C'era stato un momento durante la mia vita in cui avevo provato così tanta rabbia da arrivare a compiere gesti meschini nei confronti di chi era stato la causa. E me la ricordavo ancora bene, quel desiderio profondo di vendetta mescolato all'impulso di voler infliggere dolore a quella persona.
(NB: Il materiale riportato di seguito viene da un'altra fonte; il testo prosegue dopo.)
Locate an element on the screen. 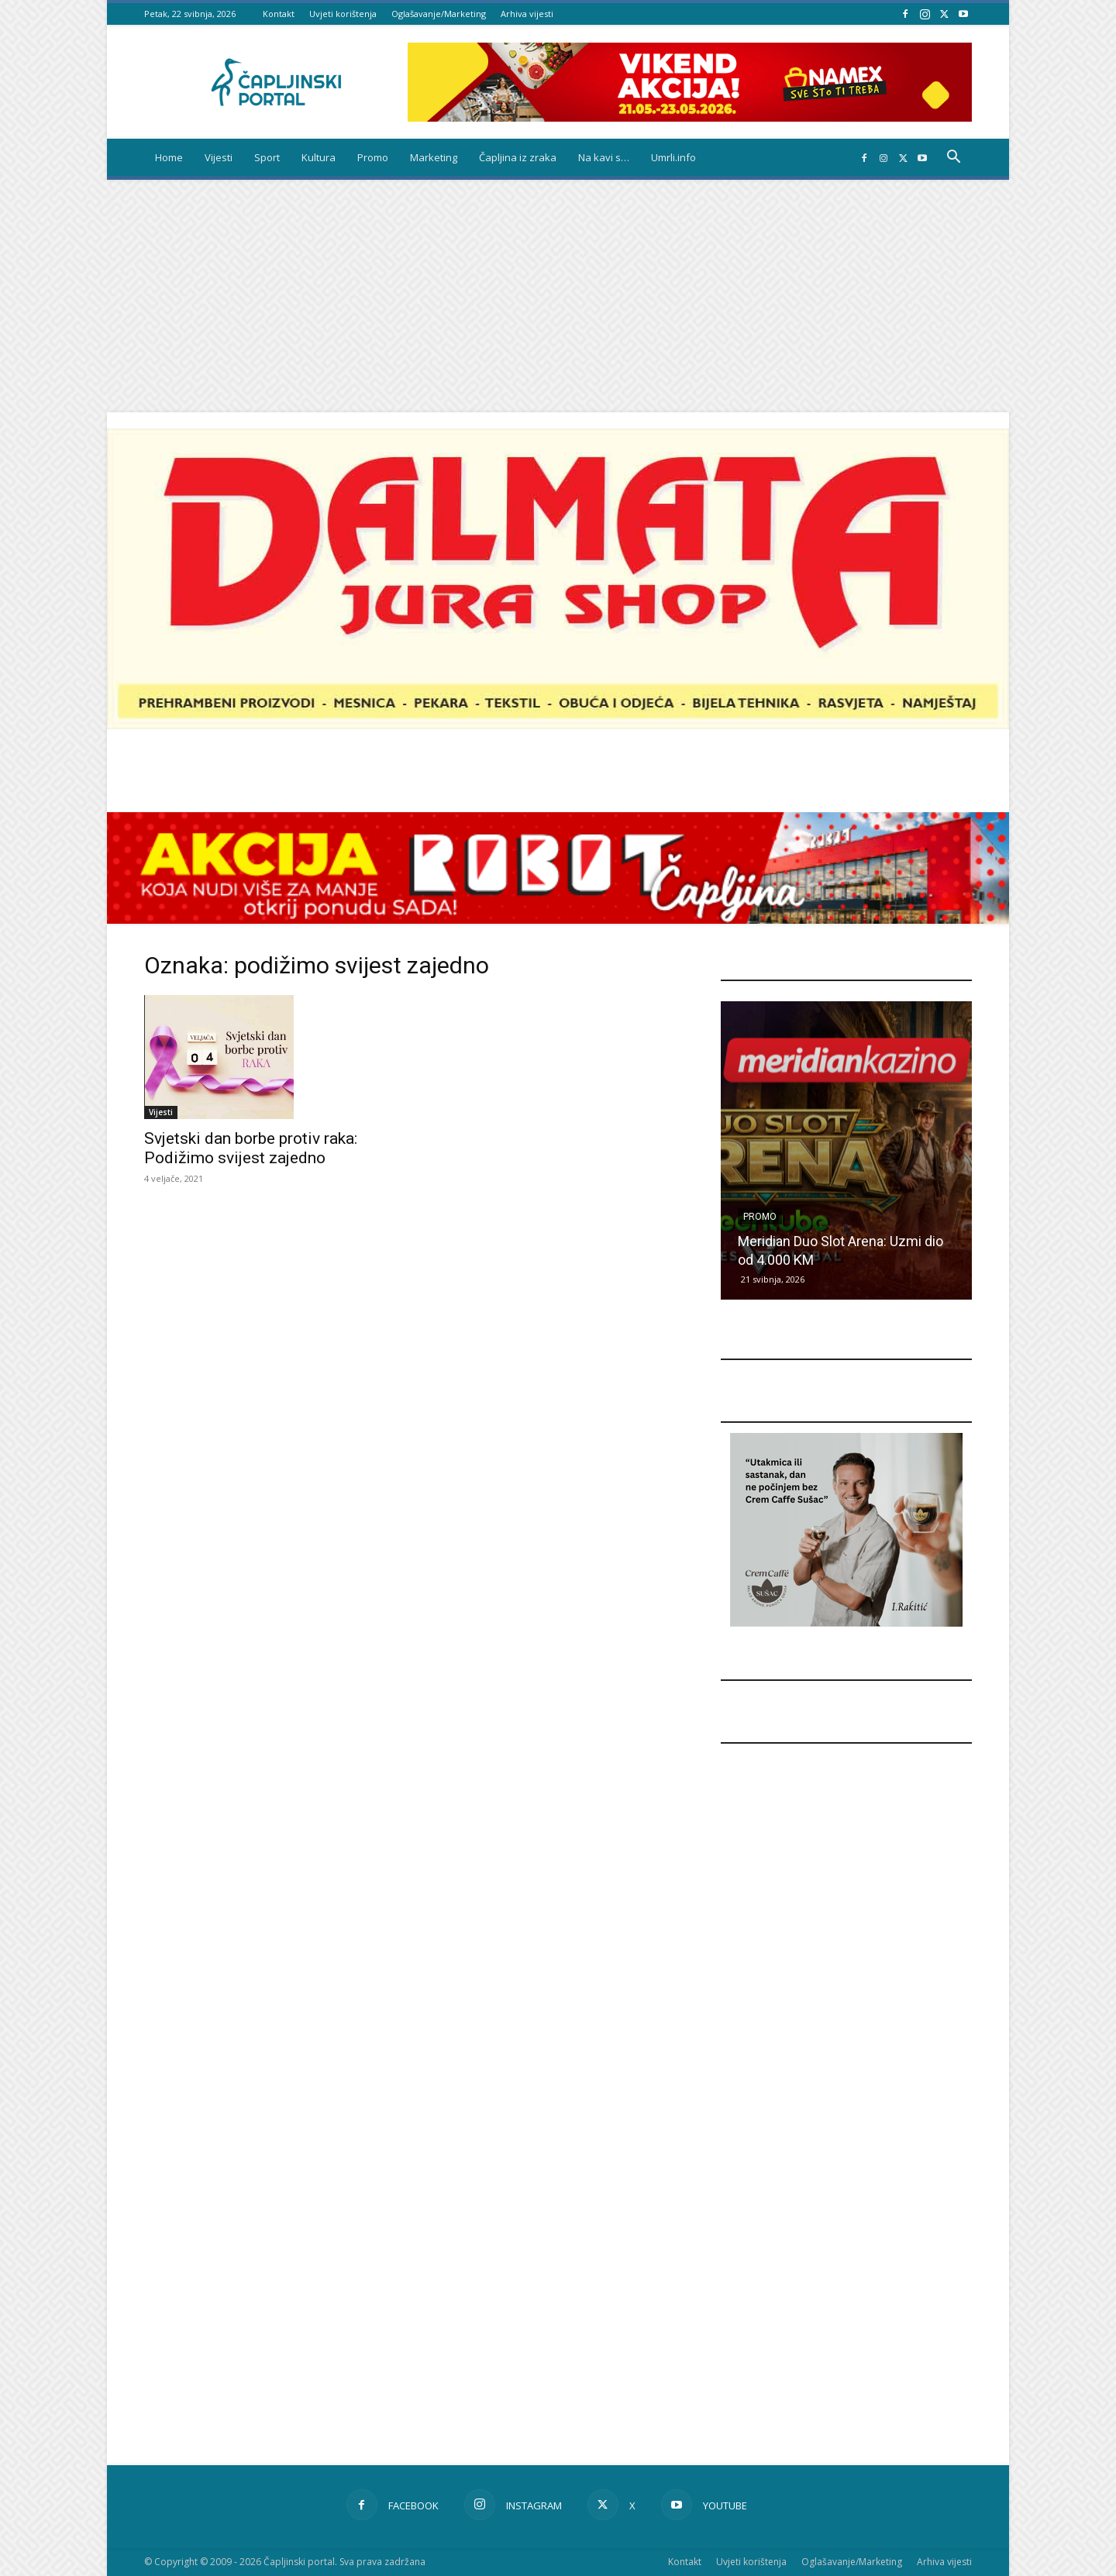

All'epoca era stato mio padre con le sue azioni miserabili a rendersi il destinatario della mia ira, e non potevo dire di aver cercato di controllare i miei istinti dato che mi ero lasciato trasportare da essi arrivando a compiere cose di cui ancora, dopo anni, non ero mai riuscito a pentirmi.
Tuttavia, nel momento in cui la rabbia aveva perso intensità – ma non consistenza, perché era sempre lì, in agguanto, pronta a riprendere le redini contro l'uomo che si professava come mio padre – avevo creduto che non avrei mai provato più nulla del genere, che nessuna situazione mi avrebbe mai spinto a provare di nuovo quell'impulso che gridava vendetta.
E invece mi sbagliavo.

Tuttavia, definire "rabbia" quel tumulto di emozioni che mi aveva invaso ogni organo vitale in quel momento era riduttivo.

Era molto di più.

Era ira, dispiacere, uno sconforto sconcertante; era tristezza, odio, preoccupazione, amarezza, disgusto, malinconia, frustrazione, angoscia, disagio e risentimento.

E forse avrei preferito rimanere indifferente, ma ero sicuro che nessun essere umano con un minimo di coscienza sarebbe rimasto impassibile davanti a un evento del genere. Perché, per quanto poco ne sapessi nello specifico, la sola idea che qualcuno potesse vivere un evento così traumatico mi prosciugò di ogni emozione positiva.

E mi domandai come si potesse sopravvivere a una cosa simile.

Eleanor aveva smesso di parlare da un pezzo, e io non avevo detto nulla. Un "mi dispiace" sarebbe stato troppo riduttivo, e nessuna parola avrebbe potuto far fronte al disagio che quella rivelazione mi aveva provocato.

Avevo capito da un pezzo che ci fosse qualcosa sotto tutti i suoi comportamenti, però non sarei arrivato a una conclusione del genere nemmeno applicando ogni briciolo di fantasia che possedevo.

Tuttavia, c'era una domanda specifica che premeva sulla lingua affinché gliela ponessi, e benché non ci fosse un momento giusto per pronunciarla, lo feci lo stesso quando mi accorsi che aveva anche smesso di piangere e il suo respiro si stava lentamente regolarizzando.

«E il tuo ex?»

La sentii sospirare sul mio torace, il viso nascosto dalla chioma scura.

«Ryan gli telefonò per informarlo di quello che era successo.» Aveva la voce gracchiante, bassa e piena di qualcosa che nella mia ignoranza non potevo cogliere.

«E lui cosa fece?»

Sperai con tutto me stesso che avesse fatto qualcosa per rendere meno maleodorante la merda che aveva combinato.